Cromwell European Reit posts indicative Q1 DPU of 3.9 euro cents, down 5.8%

Derryn Wong

Derryn Wong

Published Mon, May 15, 2023 · 10:25 AM
    • The Reit also reports gains in both gross revenue and net property income thanks to higher portfolio occupancy.
    • The Reit also reports gains in both gross revenue and net property income thanks to higher portfolio occupancy.
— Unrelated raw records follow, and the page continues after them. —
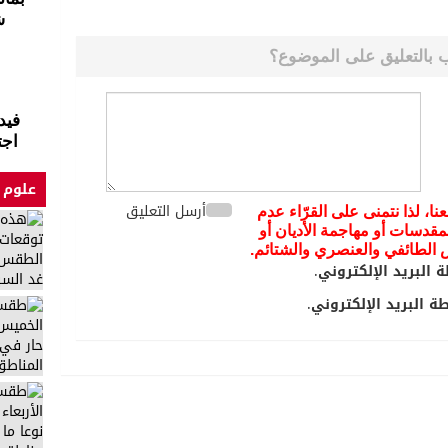
ش
 بالتعليق على الموضوع؟
فيد
اجت
علوم 
أرسل التعليق
عنا، لذا نتمنى على القرّاء عدم
مقدسات أو مهاجمة الأديان أو
يض الطائفي والعنصري والشتائم.
 البريد الإلكتروني.
 البريد الإلكتروني.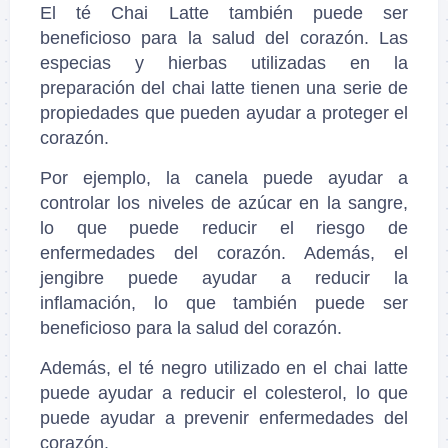
El té Chai Latte también puede ser
beneficioso para la salud del corazón. Las
especias y hierbas utilizadas en la
preparación del chai latte tienen una serie de
propiedades que pueden ayudar a proteger el
corazón.
Por ejemplo, la canela puede ayudar a
controlar los niveles de azúcar en la sangre,
lo que puede reducir el riesgo de
enfermedades del corazón. Además, el
jengibre puede ayudar a reducir la
inflamación, lo que también puede ser
beneficioso para la salud del corazón.
Además, el té negro utilizado en el chai latte
puede ayudar a reducir el colesterol, lo que
puede ayudar a prevenir enfermedades del
corazón.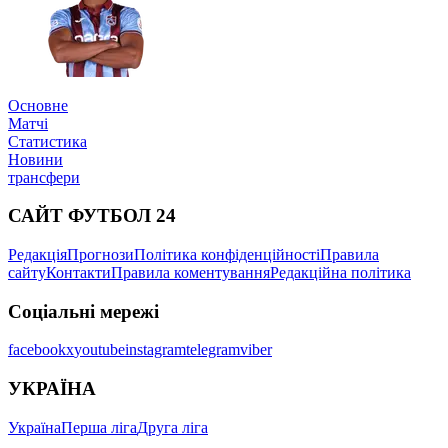
Основне
Матчі
Статистика
Новини
трансфери
САЙТ ФУТБОЛ 24
Редакція
Прогнози
Політика конфіденційності
Правила
сайту
Контакти
Правила коментування
Редакційна політика
Соціальні мережі
facebook
x
youtube
instagram
telegram
viber
УКРАЇНА
Україна
Перша ліга
Друга ліга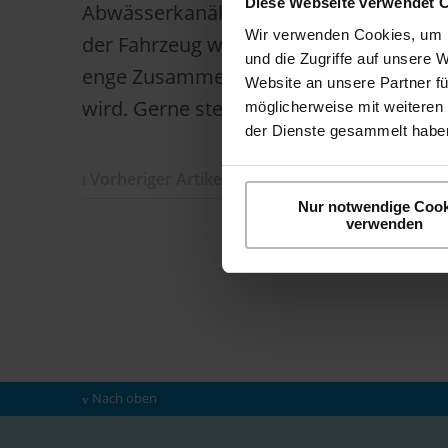
Diese Webseite verwendet 
Abwässerkanäle im Gleissbett in ganz E
Wir verwenden Cookies, um I
der Fahrzeug wurde ein langjähriger Se
und die Zugriffe auf unsere 
enge Zusammenarbeit mit Network Rail n
Website an unsere Partner fü
wird. Gerne steht Ihnen unser Vertrieb 
möglicherweise mit weiteren
der Dienste gesammelt haben
Vorheriger Artikel
Nur notwendige Cook
Zurück z
verwenden
Nach oben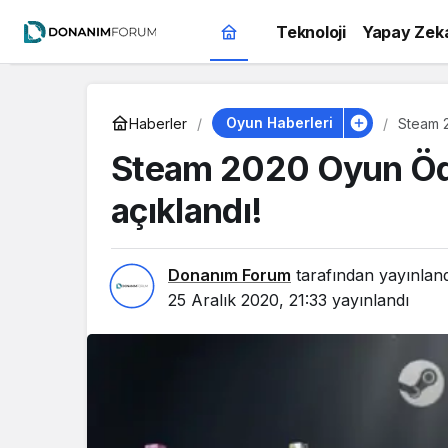
Teknoloji
Yapay Zek
Oyun Haberleri
Haberler
Steam 2
Steam 2020 Oyun Ödül
açıklandı!
Donanım Forum
tarafından yayınlan
25 Aralık 2020, 21:33
yayınlandı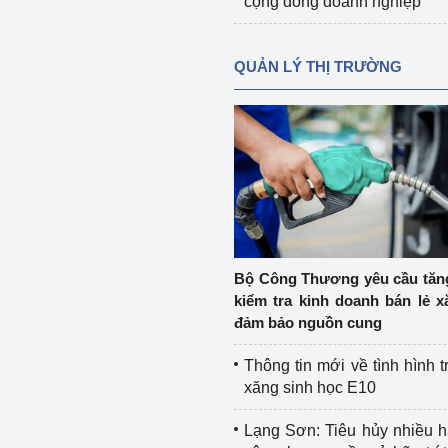
cộng đồng doanh nghiệp
QUẢN LÝ THỊ TRƯỜNG
Bộ Công Thương yêu cầu tă
kiểm tra kinh doanh bán lẻ x
đảm bảo nguồn cung
Thông tin mới về tình hình t
xăng sinh học E10
Lạng Sơn: Tiêu hủy nhiều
PHOTO: CROMWELL E-REIT

    CROMWELL European Real Estate Investment Trust (Cromwell E-Reit) on Monday (May 15) posted an indicative distribution per unit (DPU) of 3.90 euro cents for the first quarter ended Mar 31, 2023, down 5.8 per cent from 4.14 euro cents in the year-ago period. 

    Including divestment gains in lieu of rent for two properties vacated for redevelopment, the Reit’s indicative DPU is 4.12 euro cents, a 2.4 per cent drop compared to 4.22 euro cents in the previous corresponding period, the manager said. 

    The board will decide whether to top up DPU with realised divestment gains for Cromwell E-Reit’s H1 2023 financial results. 

    The Reit also reported gains in both gross revenue and net property income (NPI) thanks to higher portfolio occupancy. The drop in indicative DPU was attributed to higher finance costs, which offset NPI growth.  Gross revenue was up 4.2 per cent year on year, from 52.6 million euros (S$76.4 million) to 54.8 million euros. NPI was up 3.6 per cent, from 32.5 million euros to 33.6 million euros, over the same time period. (*see amendment note)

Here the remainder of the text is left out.